Substitution cipher#Homophonic substitution

The homophone encryption ( from Ancient Greek ὅμος homos "same" and φωνή phone " voice " = " same sounding ") is a already in the 17th century, widespread monoalphabetic encryption method in which, in contrast to simple mono substitution cipher the plaintext characters (mostly: letters) can be substituted by several (different ) ciphertext characters.

The main weakness of the simple mono alphabetic substitution is that each plaintext letter is always encrypted by only a single ciphertext character. The resulting ciphertext is therefore vulnerable to statistical attack. For example, satisfies a simple frequency count of ciphertext characters to identify the most common in most languages ​​letters E (frequency in German about 17.7 %) quickly.

This attack works against the homophone encryption by allowing several substitutes for frequently used letters such as E or N,. Conversely, formulated from the perspective of the ciphertext, different ciphertext characters, the encryption of the same plaintext letter mean (hence the name homophonic ), which significantly complicates the unauthorized decryption of the ciphertext. The homophone encryption thus represents a cryptographic improvement of the simple mono alphabetic substitution method, and is still easier to handle than a polyalphabetic substitution, in which several different secret alphabets are used.

A contrasting method of encryption is the homophonic polyphonic encryption.

Example

As with all the mono-alphabetic substitution method, only a single fixed substitution alphabet for encryption and decryption is also used in the homophonic encryption. To achieve this goal, namely the leveling of the different frequencies of the plaintext letter can be assigned, for example, each letter of the alphabet as many ciphertext characters such as its relative frequency percentage equal, resulting in a ciphertext alphabet of 100 characters. The typical frequencies of letters in the German language are illustrated in the following diagram:

If we now form the 26 letters of the alphabet on 100 secret characters that in the simplest case on the numbers 00 to 99, and in a way that the A six secret characters, the B two, the C two, D are assigned to five, and so on, as occurs in the ciphertext any (secret ) number with a mean frequency of 1%. A frequency analysis of single characters now yields no more starting points for deciphering.

To view the text yet to crack, the attacker must now apply sophisticated methods.
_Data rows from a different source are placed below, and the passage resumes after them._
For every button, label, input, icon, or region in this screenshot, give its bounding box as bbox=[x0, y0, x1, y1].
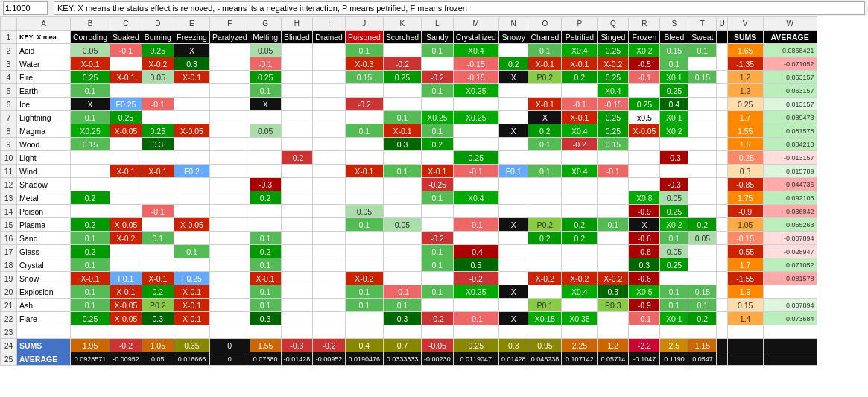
data-cell[interactable] bbox=[528, 205, 562, 218]
data-cell[interactable]: 0.2 bbox=[71, 245, 110, 258]
data-cell[interactable]: 0.05 bbox=[383, 218, 421, 232]
data-cell[interactable] bbox=[313, 325, 346, 339]
data-cell[interactable] bbox=[281, 325, 313, 339]
data-cell[interactable]: X-0.1 bbox=[142, 165, 174, 178]
data-cell[interactable] bbox=[110, 138, 142, 151]
header-cell-9[interactable]: Drained bbox=[313, 31, 346, 44]
data-cell[interactable] bbox=[250, 205, 281, 218]
data-cell[interactable] bbox=[209, 299, 250, 312]
data-cell[interactable]: X-0.1 bbox=[345, 165, 383, 178]
data-cell[interactable]: 0.1 bbox=[422, 124, 454, 138]
data-cell[interactable]: X0.4 bbox=[562, 124, 598, 138]
data-cell[interactable]: -0.00952 bbox=[313, 352, 346, 366]
col-C[interactable]: C bbox=[110, 17, 142, 31]
data-cell[interactable]: -0.15 bbox=[598, 98, 629, 111]
data-cell[interactable]: -0.3 bbox=[281, 339, 313, 352]
data-cell[interactable] bbox=[209, 325, 250, 339]
data-cell[interactable]: X-0.2 bbox=[142, 57, 174, 71]
col-Q[interactable]: Q bbox=[598, 17, 629, 31]
data-cell[interactable]: 1.9 bbox=[727, 285, 763, 299]
data-cell[interactable]: 0.25 bbox=[453, 151, 498, 165]
data-cell[interactable] bbox=[498, 98, 528, 111]
data-cell[interactable] bbox=[174, 205, 209, 218]
data-cell[interactable]: 0.0928571 bbox=[71, 352, 110, 366]
data-cell[interactable] bbox=[498, 272, 528, 285]
data-cell[interactable] bbox=[281, 218, 313, 232]
data-cell[interactable]: 0.1 bbox=[383, 111, 421, 124]
data-cell[interactable] bbox=[688, 245, 717, 258]
data-cell[interactable] bbox=[313, 258, 346, 272]
data-cell[interactable] bbox=[562, 151, 598, 165]
data-cell[interactable]: X-0.2 bbox=[345, 272, 383, 285]
data-cell[interactable]: X-0.05 bbox=[110, 124, 142, 138]
row-label[interactable]: Glass bbox=[17, 245, 71, 258]
data-cell[interactable]: X-0.2 bbox=[598, 272, 629, 285]
data-cell[interactable] bbox=[498, 84, 528, 98]
header-cell-22[interactable]: SUMS bbox=[727, 31, 763, 44]
data-cell[interactable]: -2.2 bbox=[629, 339, 660, 352]
data-cell[interactable] bbox=[209, 178, 250, 191]
data-cell[interactable]: X0.25 bbox=[453, 111, 498, 124]
data-cell[interactable] bbox=[763, 352, 817, 366]
data-cell[interactable] bbox=[688, 84, 717, 98]
data-cell[interactable] bbox=[717, 178, 727, 191]
data-cell[interactable] bbox=[763, 339, 817, 352]
data-cell[interactable]: 0.2 bbox=[688, 218, 717, 232]
data-cell[interactable]: 0.3 bbox=[598, 285, 629, 299]
data-cell[interactable]: 0.25 bbox=[383, 71, 421, 84]
data-cell[interactable]: 0.25 bbox=[598, 71, 629, 84]
data-cell[interactable] bbox=[209, 205, 250, 218]
col-H[interactable]: H bbox=[281, 17, 313, 31]
data-cell[interactable] bbox=[209, 84, 250, 98]
data-cell[interactable] bbox=[345, 178, 383, 191]
data-cell[interactable] bbox=[142, 191, 174, 205]
data-cell[interactable]: -0.2 bbox=[422, 312, 454, 325]
data-cell[interactable]: X-0.1 bbox=[422, 165, 454, 178]
data-cell[interactable]: 0.05 bbox=[142, 71, 174, 84]
data-cell[interactable]: 0.1 bbox=[250, 299, 281, 312]
data-cell[interactable]: 0.081578 bbox=[763, 124, 817, 138]
data-cell[interactable] bbox=[209, 218, 250, 232]
data-cell[interactable]: 0.3 bbox=[498, 339, 528, 352]
data-cell[interactable]: 0.1 bbox=[660, 232, 688, 245]
data-cell[interactable] bbox=[250, 218, 281, 232]
data-cell[interactable]: 0.25 bbox=[727, 98, 763, 111]
data-cell[interactable] bbox=[71, 165, 110, 178]
header-cell-15[interactable]: Charred bbox=[528, 31, 562, 44]
row-label[interactable]: Ice bbox=[17, 98, 71, 111]
data-cell[interactable]: 0.1 bbox=[422, 285, 454, 299]
data-cell[interactable] bbox=[660, 165, 688, 178]
data-cell[interactable] bbox=[281, 191, 313, 205]
data-cell[interactable] bbox=[598, 178, 629, 191]
data-cell[interactable]: 0.016666 bbox=[174, 352, 209, 366]
data-cell[interactable]: X bbox=[498, 312, 528, 325]
col-D[interactable]: D bbox=[142, 17, 174, 31]
data-cell[interactable]: 0.1 bbox=[422, 44, 454, 57]
data-cell[interactable] bbox=[717, 258, 727, 272]
data-cell[interactable] bbox=[727, 325, 763, 339]
data-cell[interactable] bbox=[209, 165, 250, 178]
data-cell[interactable] bbox=[209, 272, 250, 285]
data-cell[interactable] bbox=[174, 191, 209, 205]
data-cell[interactable] bbox=[498, 178, 528, 191]
data-cell[interactable]: -0.85 bbox=[727, 178, 763, 191]
data-cell[interactable] bbox=[717, 71, 727, 84]
data-cell[interactable] bbox=[562, 299, 598, 312]
header-cell-17[interactable]: Singed bbox=[598, 31, 629, 44]
data-cell[interactable] bbox=[763, 285, 817, 299]
data-cell[interactable]: 0.25 bbox=[598, 124, 629, 138]
data-cell[interactable] bbox=[383, 44, 421, 57]
data-cell[interactable] bbox=[717, 165, 727, 178]
header-cell-1[interactable]: KEY: X mea bbox=[17, 31, 71, 44]
data-cell[interactable] bbox=[209, 111, 250, 124]
data-cell[interactable]: X bbox=[174, 44, 209, 57]
data-cell[interactable]: 0.25 bbox=[453, 339, 498, 352]
data-cell[interactable] bbox=[174, 258, 209, 272]
data-cell[interactable] bbox=[383, 258, 421, 272]
row-label[interactable]: Water bbox=[17, 57, 71, 71]
data-cell[interactable] bbox=[209, 285, 250, 299]
row-label[interactable]: AVERAGE bbox=[17, 352, 71, 366]
data-cell[interactable]: 0.05714 bbox=[598, 352, 629, 366]
data-cell[interactable]: 0.1 bbox=[383, 299, 421, 312]
data-cell[interactable] bbox=[110, 205, 142, 218]
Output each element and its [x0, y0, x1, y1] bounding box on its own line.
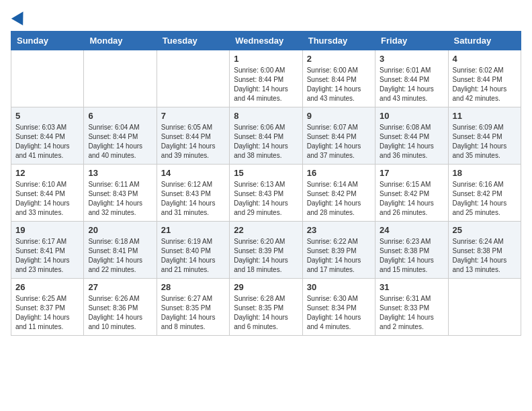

To that end, instead of individual characters ( monograms ) extend the analysis to digrams ( character pairs ), trigrams or tetragrams. Possible targets are characteristic bigrams such as CH, CK or QU and the reverse EN and NE or ER and RE. However, therefore requires significantly longer texts. Sufficiently short, homophonic encrypted texts ( less than eighty letters) are fairly well protected against unauthorized decoding.